The dog lost interest and walked off down the sidewalk. We went back into the church, stopping first at the holy water, dipping our fingers into it and making the sign of the cross. We both kneeled at a pew near the confessional booth and waited. A fat woman came out from behind the curtain. She had body odor. I could smell her strong odor as she walked past. Her smell was mixed with the smell of the church, which smelled like piss. Every Sunday people came to mass and smelled that piss-smell and nobody said anything. I was going to tell the priest about it but I couldn't. Maybe it was the candles.

"I'm going in," said Frank.

Then he got up, walked behind the curtain and was gone. He was in there a long time. When he came out he was grinning.

"It was great, just great! You go in there now!"

I got up, pulled the curtain back and walked in. It was dark. I kneeled down. All I could see in front of me was a screen. Frank said God was back in there. I kneeled and tried to think of something bad that I had done, but I couldn't think of anything. I just knelt there and tried and tried to think of something but I couldn't. I didn't know what to do.

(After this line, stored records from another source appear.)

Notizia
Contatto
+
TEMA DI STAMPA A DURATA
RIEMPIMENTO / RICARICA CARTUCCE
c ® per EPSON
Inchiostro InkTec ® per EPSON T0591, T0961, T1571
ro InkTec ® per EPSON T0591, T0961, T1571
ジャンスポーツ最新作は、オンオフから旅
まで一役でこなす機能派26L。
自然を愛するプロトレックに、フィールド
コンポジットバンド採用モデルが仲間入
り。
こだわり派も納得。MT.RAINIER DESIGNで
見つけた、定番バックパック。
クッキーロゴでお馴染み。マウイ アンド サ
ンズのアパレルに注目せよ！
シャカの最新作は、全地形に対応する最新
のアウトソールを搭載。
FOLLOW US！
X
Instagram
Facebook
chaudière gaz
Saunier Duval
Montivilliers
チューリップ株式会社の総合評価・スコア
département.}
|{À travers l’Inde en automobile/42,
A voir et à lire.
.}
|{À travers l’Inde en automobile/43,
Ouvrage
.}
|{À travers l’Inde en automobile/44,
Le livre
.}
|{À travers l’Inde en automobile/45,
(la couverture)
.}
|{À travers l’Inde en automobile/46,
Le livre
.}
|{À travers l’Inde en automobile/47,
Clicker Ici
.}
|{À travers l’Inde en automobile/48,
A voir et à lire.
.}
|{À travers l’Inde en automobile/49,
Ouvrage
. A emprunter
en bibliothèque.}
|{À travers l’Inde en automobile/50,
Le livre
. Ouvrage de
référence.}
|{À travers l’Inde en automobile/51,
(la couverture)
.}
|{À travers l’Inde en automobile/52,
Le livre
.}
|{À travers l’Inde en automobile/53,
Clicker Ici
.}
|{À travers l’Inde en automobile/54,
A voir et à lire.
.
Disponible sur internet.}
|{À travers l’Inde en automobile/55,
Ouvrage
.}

"Go ahead," said a voice. "Say something!"

The voice sounded angry. I didn't think there would be any voice. I thought God had plenty of time. I was frightened. I decided to lie.

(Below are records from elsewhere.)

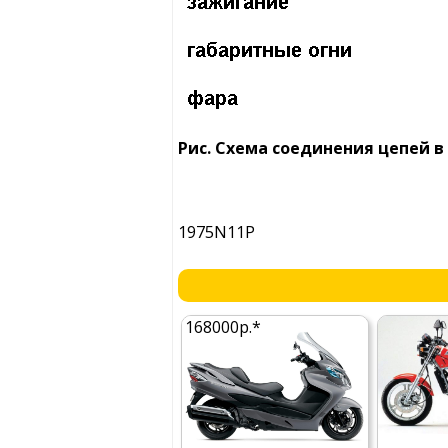
Рис. Схема соединения цепей 
1975N11P
168000р.*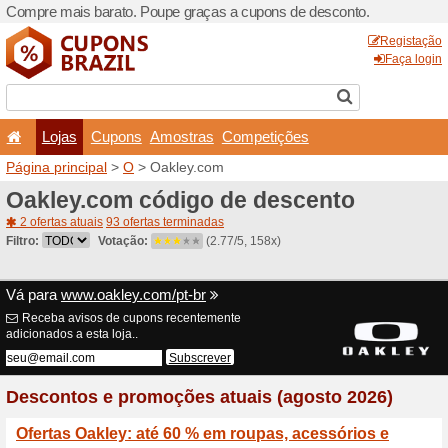
Compre mais barato. Poupe
Lojas
Cupons
Amo
Página principal
>
O
> Oakl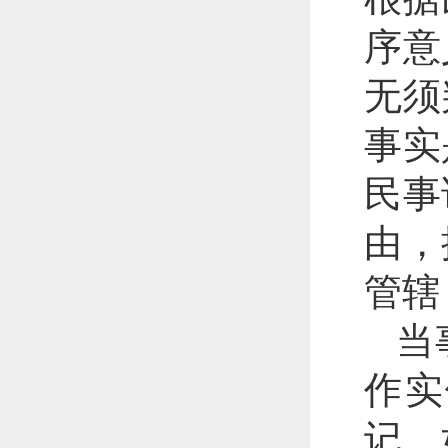
序意
无须
事实
民事
由，
管辖
当
作实
记。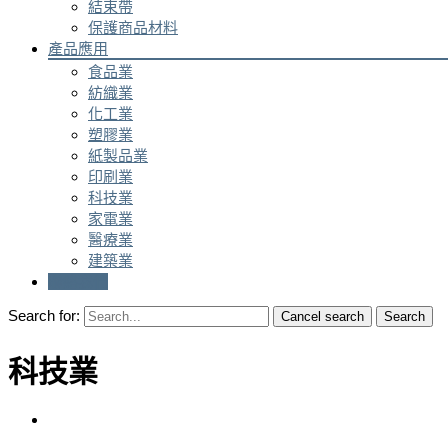
結束帶
保護商品材料
產品應用
食品業
紡織業
化工業
塑膠業
紙製品業
印刷業
科技業
家電業
醫療業
建築業
聯絡我們
Search for:
Cancel search
Search
科技業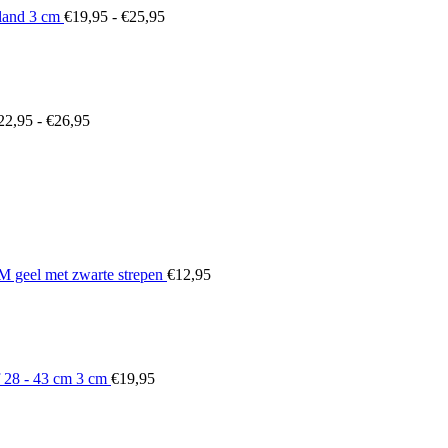
land 3 cm
€
19,95
-
€
25,95
Prijsklasse:
€22,95
tot
€26,95
22,95
-
€
26,95
geel met zwarte strepen
€
12,95
 28 - 43 cm 3 cm
€
19,95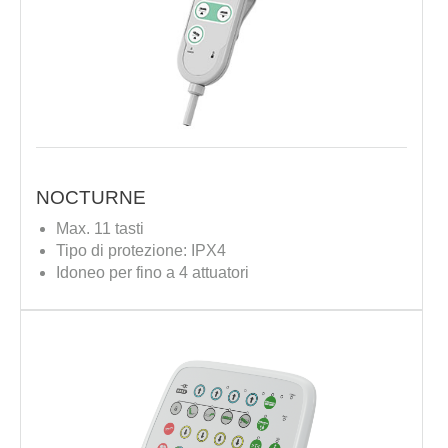
NOCTURNE
Max. 11 tasti
Tipo di protezione: IPX4
Idoneo per fino a 4 attuatori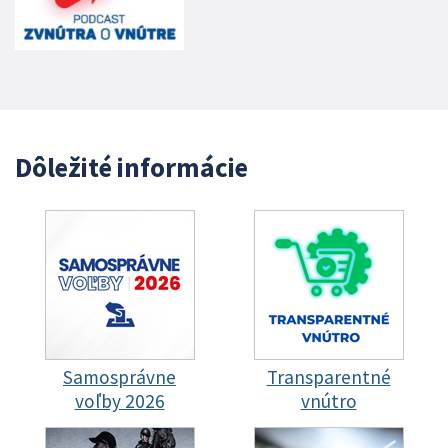
Dôležité informácie
Samosprávne
Transparentné
voľby 2026
vnútro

"All right," I said. "I… kicked my father. I… cursed my mother… I stole money from my mother's purse. I spent it on candy bars. I let the air out of Chuck's football. I looked up a little girl's dress. I kicked my mother. I ate some of my snot. That's about all. Except today I baptized a dog."

" You baptized a dog?"

I was finished. A Mortal Sin. No use going on. I got up to leave. I didn't know if the voice recommended my saying some Hail Marys or if the voice didn't say anything at all. I pulled the curtain back and there was Frank waiting. We walked out of the church and were back on the street.

"I feel cleansed," said Frank, "don't you?"

"No."

I never went to confession again. It was worse than ten o'clock mass.

18

Frank liked airplanes. He lent me all his pulp magazines about World War 1. The best was Flying Aces. The dog-fights were great, the Spads and the Fokkers mixing it. I read all the stories. I didn't like the way the Germans always lost but outside of that it was great.

I liked going over to Frank's place to borrow and return the magazines. His mother wore high heels and had great legs. She sat in a chair with her legs crossed and her skirt pulled high. And Frank's father sat in another chair. His mother and father were always drinking. His father had been a flyer in World War I and had crashed. He had a wire running down inside one of his arms instead of a bone. He got a pension. But he was all right. When we came in he always talked to us.

"How are you doing, boys? How's it going?"

Then we found out about the air show. It was going to be a big one. Frank got hold of a map and we decided to get there by hitch-hiking. I thought we'd probably never make it to the air show but Frank said we would. His father gave us the money.

We went down to the boulevard with our map and we got a ride right away. It was an old guy and his lips were very wet, he kept licking his lips with his tongue and he had on an old checkered shirt which he had buttoned to the throat. He wasn't wearing a necktie. He had strange eyebrows which curled down into his eyes.